CDU Ratsfraktion- Mitteilungen
07.07.2017 13:03
Entwicklung entlang der Vikoriastraße
Roland Mitschke, Stellv. Fraktionsvorsitzender

OB Eiskirch hat einen Grundsatzbeschluss zur Entwicklung entlang der Viktoriastraße und der Verwaltungsstandorte vorgelegt, der in der kommenden Ratssitzung zur Entscheidung ansteht.

„Die CDU-Fraktion hat einen Änderungsantrag eingebracht, der die umfängliche Verwaltungsvorlage auf das Wesentliche und derzeit auch tatsächlich Entscheidbare reduziert“, begründet Fraktionsvorsitzender Christian Haardt den Antrag.  Aus Sicht der CDU muss sichergestellt werden, dass bei diesen für die Innenstadt und die Bürgerfreundlichkeit der Stadtverwaltung relevanten Entscheidungen immer der Rat die letztendliche Entscheidung trifft.
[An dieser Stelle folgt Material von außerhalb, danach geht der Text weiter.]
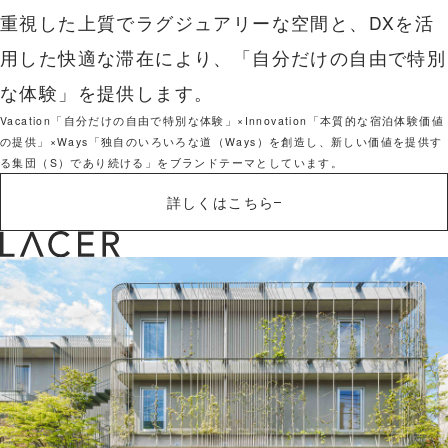
重視した上質でラグジュアリーな空間と、DXを活
用した快適な滞在により、「自分だけの自由で特別
な体験」を提供します。
Vacation「自分だけの自由で特別な体験」×Innovation「本質的な宿泊体験価値
の提供」×Ways「独自のいろいろな道（Ways）を創造し、新しい価値を提供す
る集団（S）であり続ける」をブランドテーマとしています。
詳しくはこちら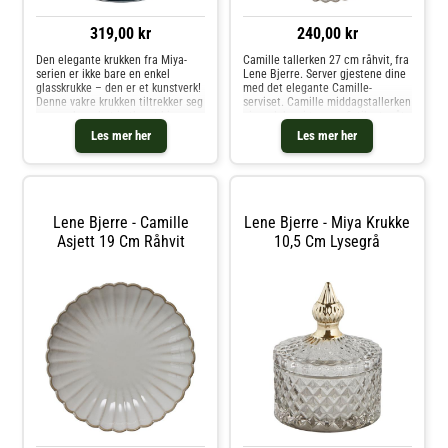
319,00 kr
240,00 kr
Den elegante krukken fra Miya-
Camille tallerken 27 cm råhvit, fra
serien er ikke bare en enkel
Lene Bjerre. Server gjestene dine
glasskrukke – den er et kunstverk!
med det elegante Camille-
Denne vakre krukken tiltrekker seg
serviset. Camille middagstallerken
oppmerksomhet i ethvert hjem,
gir en luksuriøs og sofistikert måte
samtidig som den er praktisk. Du
å servere både familie og venner
Les mer her
Les mer her
kan bruke den til å oppbevare
på. Laget av høykvalitets porselen,
smykker eller andre småting,
er denne serie
Lene Bjerre - Camille
Lene Bjerre - Miya Krukke
Asjett 19 Cm Råhvit
10,5 Cm Lysegrå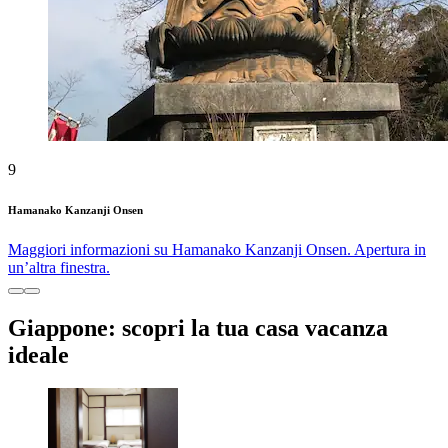
9
Hamanako Kanzanji Onsen
Maggiori informazioni su Hamanako Kanzanji Onsen. Apertura in
un’altra finestra.
Giappone: scopri la tua casa vacanza
ideale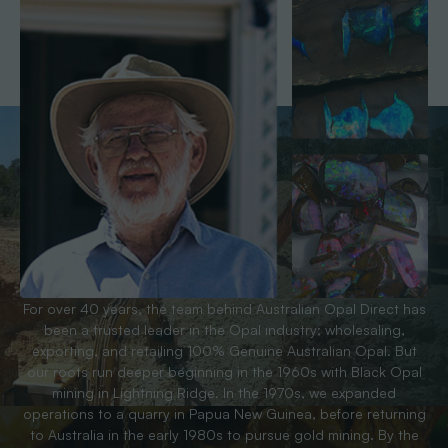
For over 40 years, the team behind Australian Opal Direct has
been a trusted leader in the Opal industry; wholesaling,
exporting, and retailing 100% Genuine Australian Opal. But
our roots run deeper beginning in the 1960s with Black Opal
mining in Lightning Ridge. In the 1970s, we expanded
operations to a quarry in Papua New Guinea, before returning
to Australia in the early 1980s to pursue gold mining. By the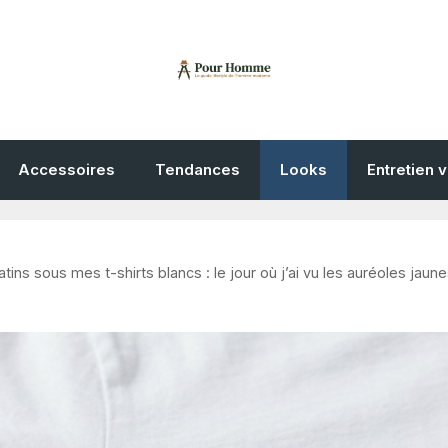
Accessoires
Tendances
Looks
Entretien 
ins sous mes t-shirts blancs : le jour où j’ai vu les auréoles jaune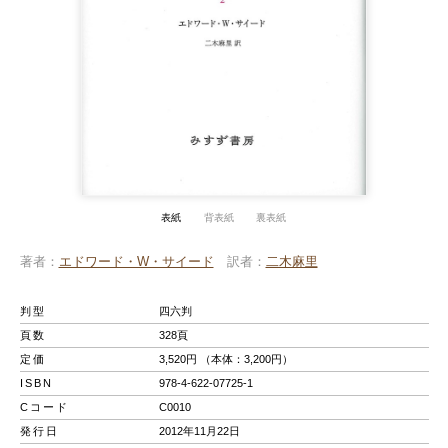
表紙
背表紙
裏表紙
著者
エドワード・W・サイード
訳者
二木麻里
判型
四六判
頁数
328頁
定価
3,520円 （本体：3,200円）
ISBN
978-4-622-07725-1
Cコード
C0010
発行日
2012年11月22日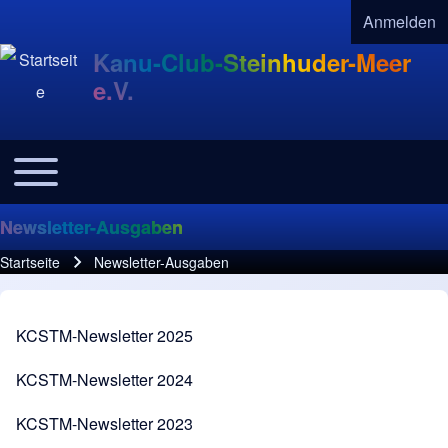
Anmelden
User acco
Kanu-Club-Steinhuder-Meer
e.V.
Toggle main menu
Navigation
Newsletter-Ausgaben
Startseite
Newsletter-Ausgaben
Pfadnavigation
KCSTM-Newsletter 2025
KCSTM-Newsletter 2024
KCSTM-Newsletter 2023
„Scheinbar ist unstrittig“, so Roland Mitschke als wirtschaftspolitischer Sprecher, „dass es sinnvoll ist, dass die Stadt das Landesbehördenhauses am Marienplatz 2-4 gegenüber des Anneliese-Brost-Musikforums Ruhr kauft, um dort später das Kulturbüro und die Musikschule unterzubringen und damit einen Beitrag zur Belebung der Innenstadt zu leisten.“

Des Weiteren ist die CDU der Ansicht, dass die Verwaltung weiterhin bürgerfreundlich zentral untergebracht bleiben sollte. Dies spricht für den  Standort des Bildungs- und Verwaltungszentrums, in dessen Nachbarschaft seit wenigen Jahren das Technische Rathaus untergebracht ist. Mitschke erwartet hierzu konkrete Aussagen eines externen Ingenieursbüros zum Sanierungsbedarf und zu den Sanierungskosten. „Dagegen ist eine Umsiedlung von Stadtbücherei und Volkshochschule in den Bereich der Viktoriastraße/Telekomblock durchaus denkbar“, so Roland Mitschke für die CDU.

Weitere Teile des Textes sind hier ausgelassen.